The top brass of Legal & General, one of the biggest providers of liability-driven investment strategies, have defended their risk management and laid the blame for September’s pension fund liquidity crisis squarely on the former chancellor’s “mini” Budget.
Answering questions on the LDI crisis from the House of Lords’ industry and regulators committee, L&G’s chair and chief executive defended the insurer’s modelling and use of leverage but conceded that the FTSE 100 group should be on a closer lookout for such “black swan” events.
“No one involved in this — the regulators, the central bank, the government, the advisers, the funds, the sponsors, or us — believed that it was a plausible scenario that the government would do something that would create such extraordinary instability in the market in two trading days,” said L&G’s chair Sir John Kingman. “That’s what really happened here.”
The overriding cause of the market panic, said L&G’s management, was the significant fiscal loosening in ex-prime minister Liz Truss’s growth plan, which compounded market nerves over the Bank of England’s plan to reduce its stock of gilts and sent government borrowing costs racing higher.
Sir Nigel Wilson, L&G’s chief executive, said the speed of the bond sell-off had “caught us all by surprise”. “Our modelling had never taken into account the degree of stress that there was in the market,” he added.
L&G’s modelling would now take such scenarios into account, he said, adding that their LDI strategies were now being run more cautiously, with more “headroom” against a sharp rise in market interest rates.
Last week, L&G estimated that its profits had been trimmed by £10mn after clients sold out of certain funds to meet collateral calls. The company was insulated from further damage as it takes no balance-sheet risk in LDI strategies, instead acting as an agent between pension funds and investment banks.
Committee member Baroness Sharon Bowles questioned the use of leverage in LDI strategies, which she suggested was effectively “the same thing as borrowing” and thus not permitted under legislation. Kingman said L&G’s “clear understanding is that the LDI products that we offer are . . . within the law” and that the repurchase agreements used in the strategies are legally distinct from borrowing.
He told the committee that there were lessons to be learnt more generally on the use of leverage, as well as the collateral that pension funds were allowed to post.
The committee also discussed the multiple regulators that are responsible for this area, with the Bank of England’s Prudential Regulation Authority, the Financial Conduct Authority and the Pensions Regulator all having a role.
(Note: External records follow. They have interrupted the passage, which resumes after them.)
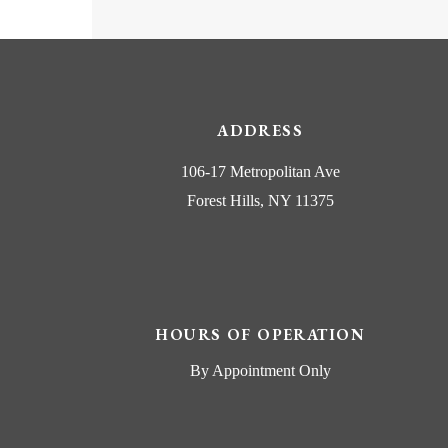
ADDRESS
106-17 Metropolitan Ave
Forest Hills, NY 11375
HOURS OF OPERATION
By Appointment Only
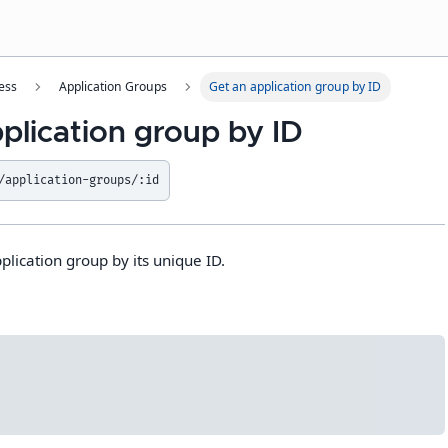
ess
Application Groups
Get an application group by ID
plication group by ID
/application-groups/:id
plication group by its unique ID.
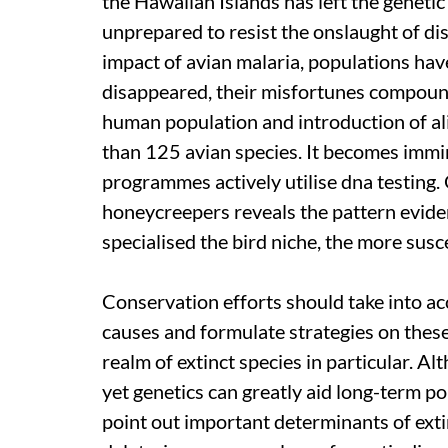
the Hawaiian Islands has left the genetic
unprepared to resist the onslaught of di
impact of avian malaria, populations h
disappeared, their misfortunes compound
human population and introduction of al
than 125 avian species. It becomes immi
programmes actively utilise
dna
testing.
honeycreepers reveals the pattern eviden
specialised the bird niche, the more susce
Conservation efforts should take into ac
causes and formulate strategies on these
realm of extinct species in particular. Al
yet genetics can greatly aid long-term p
point out important determinants of extin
Last week, the FCA told the same committee that the scenario that played out following the “mini” Budget had not been “right at the top of the radar”.
“There needs to be some clarity around who would be the principal regulator for this particular part of the pensions industry,” said Wilson.
He suggested that the PRA could take a closer look at defined benefit pension funds, given that so many of them end up transferring their liabilities to insurance companies that are then under its purview.
The firms consulting with pension funds on LDI are not currently regulated for their investment advice. Wilson portrayed the insurer’s role as a “hired help” to the advisers, while Kingman told the committee that in his view these firms should be brought within the scope of regulation.